Ce qui est pas mal dans ce livre, c'est que l'auteur n'est pas là à nous dire que la manipulation, ouf, la démocratie nous en protège quand même. Ben non parce que justement, il voit la naissance des techniques de manipulation par la parole avec l'émergence de la démocratie. C'est qu'il fallait bien, dans une situation d'égalité, faire renaître de la différence par la consommation des diverses merdes que les gens produisent pour se passer le temps. Alors qu'on pourrait si bien garder des moutons dans de verts pâturages pendant ce temps-là.


Avec le régime nazi et tout, après, on a voulu nous faire croire que nos sociétés postmodernes c'était de la balle parce que tout est orienté pour le bien de la totalité. Et alors ? ce n'est pas parce que les techniques de manipulation sont utilisées pour défendre de nobles causes ou des trucs rigolos (aller manger au macdo) que c'est mieux. Oui, oui, la manipulation est présentée comme une agression. C'est une aliénation, rendez-vous en compte bon dieu. Mais ce qui s'aliène si bien devait être bien vide avant.


Ce que j'ai trouvé dommage, c'est qu'on doit se taper une longue séquence de décodage d'une interview de Jean-Marie le Pen. C'est vrai qu'il était à la mode lorsque le livre a été publié dans les années 2000 mais bon, avec le recul ça semble con et contradictoire avec le message selon lequel la manipulation ne vient pas de là où on l'imagine. le Pen c'est quand même carrément la manipulation où on attend de la voir, où on espère la voir, où on crève d'attendre et d'espérer qu'elle vienne, si fort que ça nous bouche la vue sur tout le reste.

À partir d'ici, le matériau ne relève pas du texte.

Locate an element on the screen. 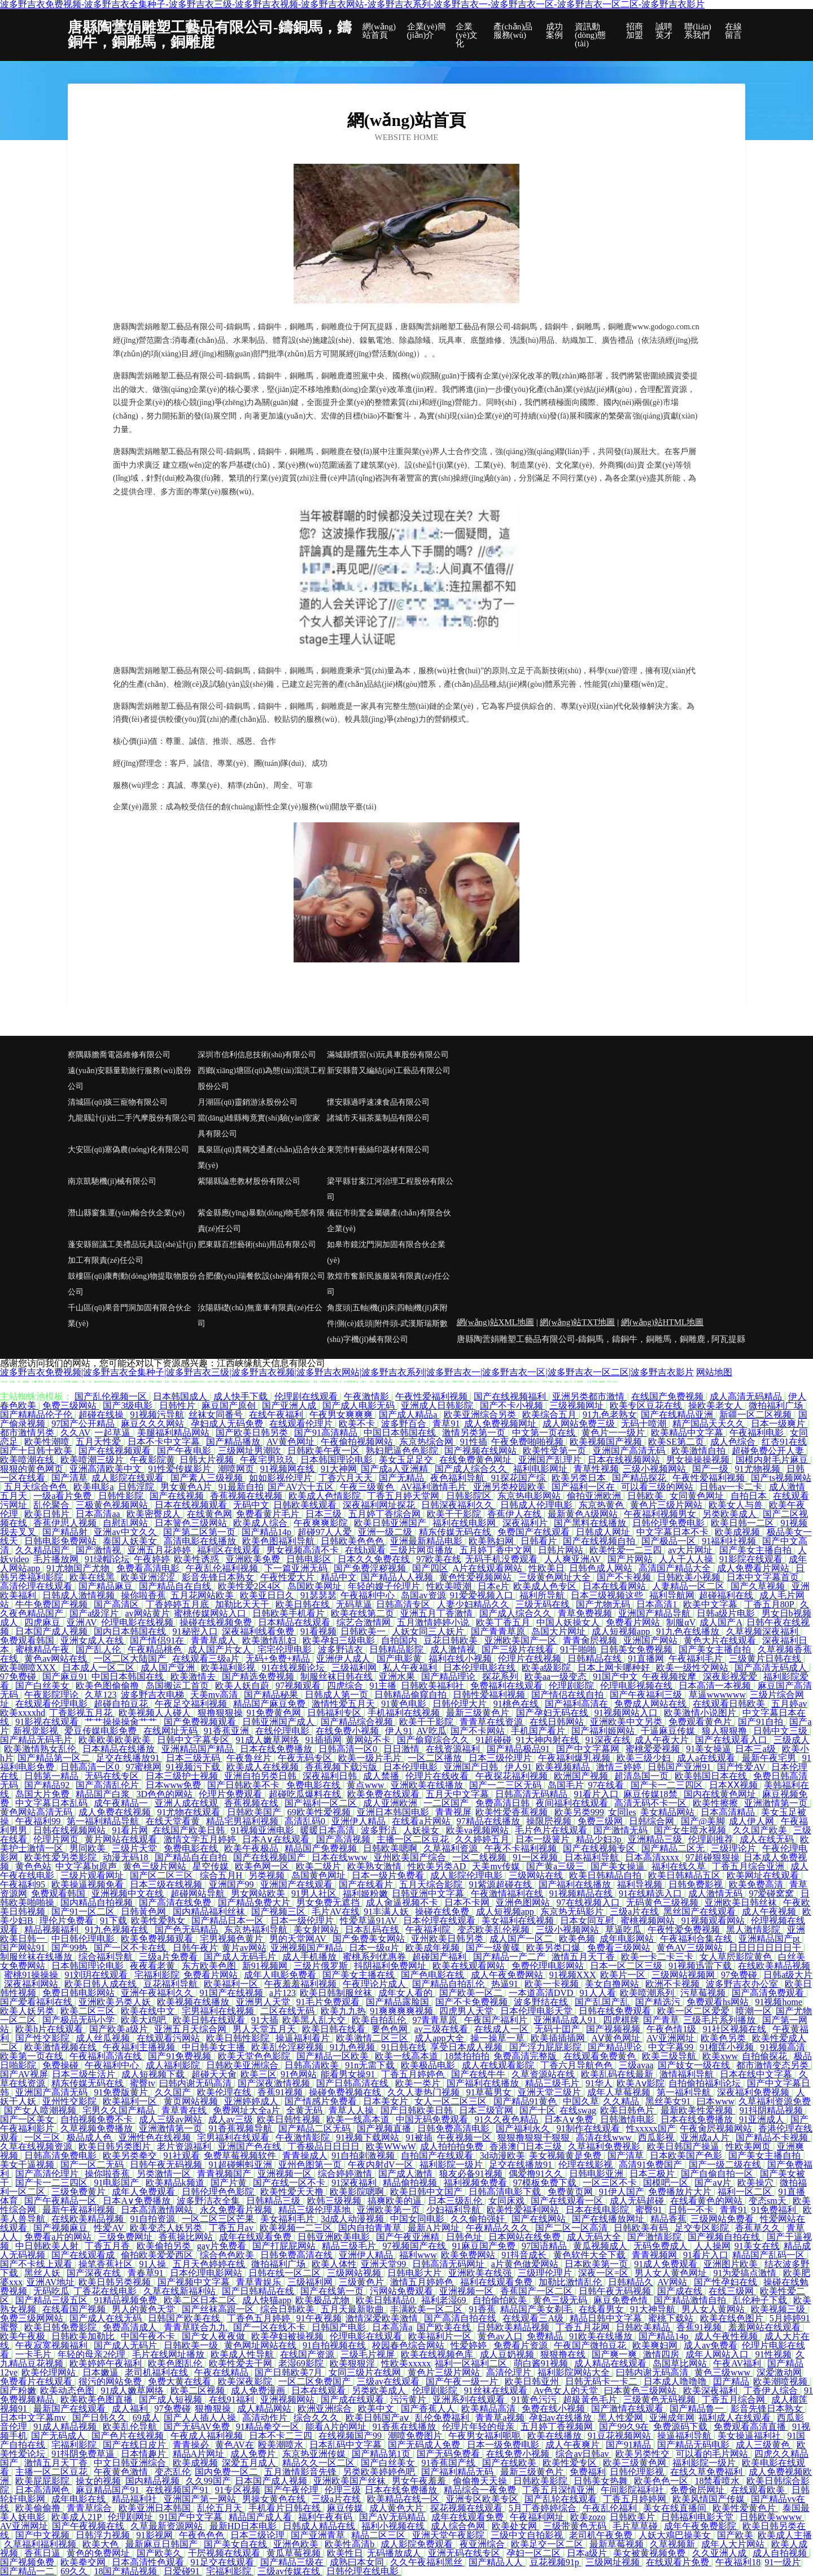 This screenshot has height=2576, width=813. 深圳市信利信息技術(shù)有限公司 is located at coordinates (257, 1055). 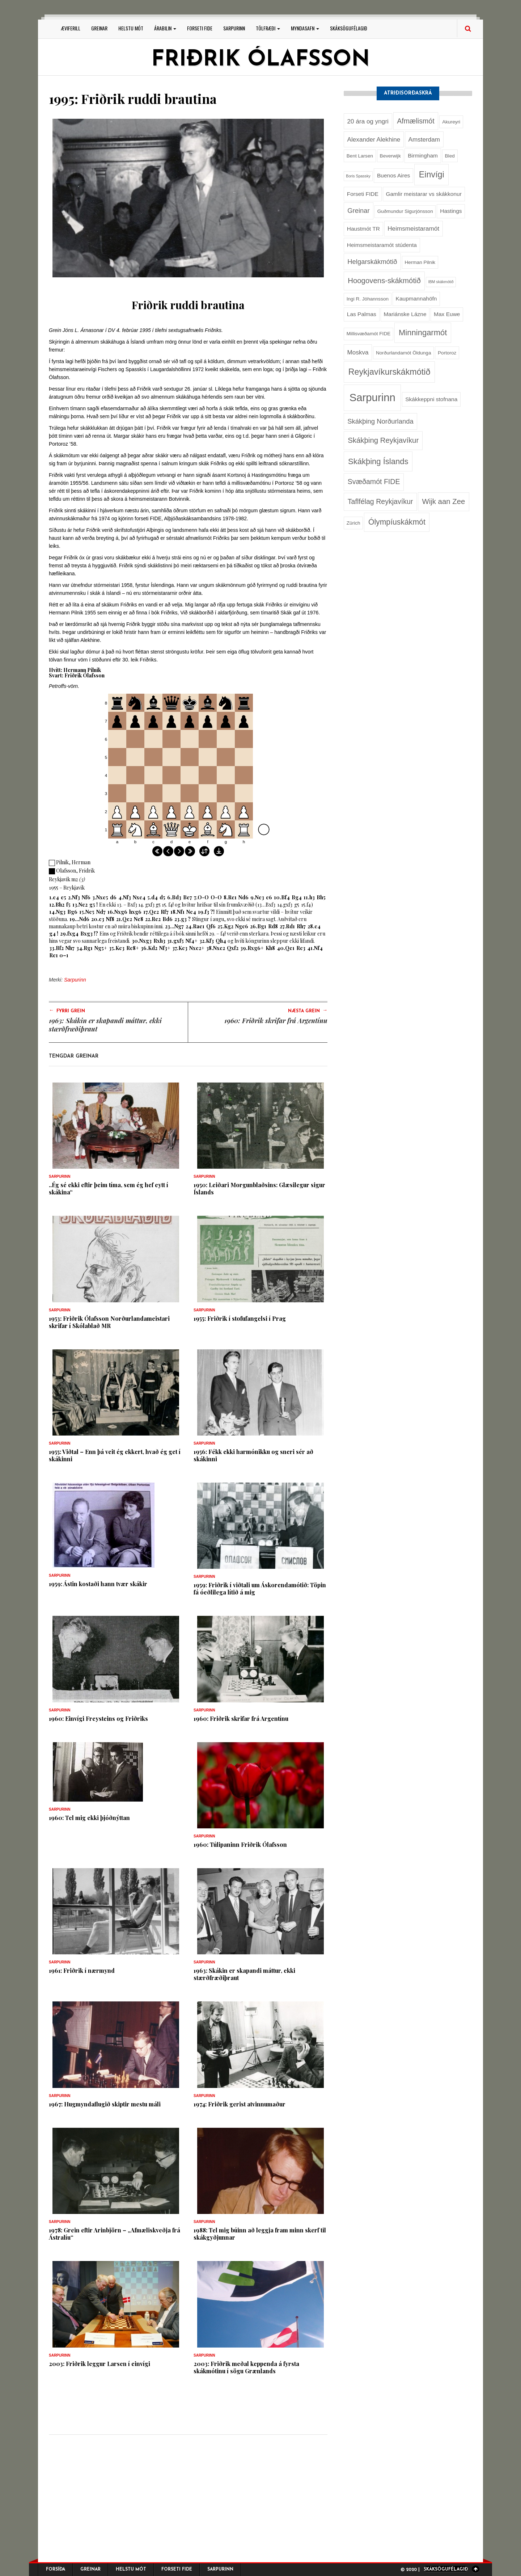 The image size is (521, 2576). I want to click on Portoroz [Portoroz (2 hlutir)], so click(447, 353).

En conclusion : nada. Ce bouquin aide un peu à ouvrir les yeux, à se sentir méchant, à se croire plus futé que les autres, mais qu'y faire ? Philippou le cochonou nous propose de fonder de nouvelles normes pour la parole, une nouvelle rhétorique, et tout, et tout, mais il s'y lance pas surtout, aux autres de faire le sale boulot ou quoi ? En tout cas c'est déjà pas mal d'écrire ça si ça peut aider à quelques prises de conscience tout en se rappelant qu'on est toujours le manipulateur d'un autre (moi, par exemple, j'aime pas qu'on me manipule les tétons trop longtemps).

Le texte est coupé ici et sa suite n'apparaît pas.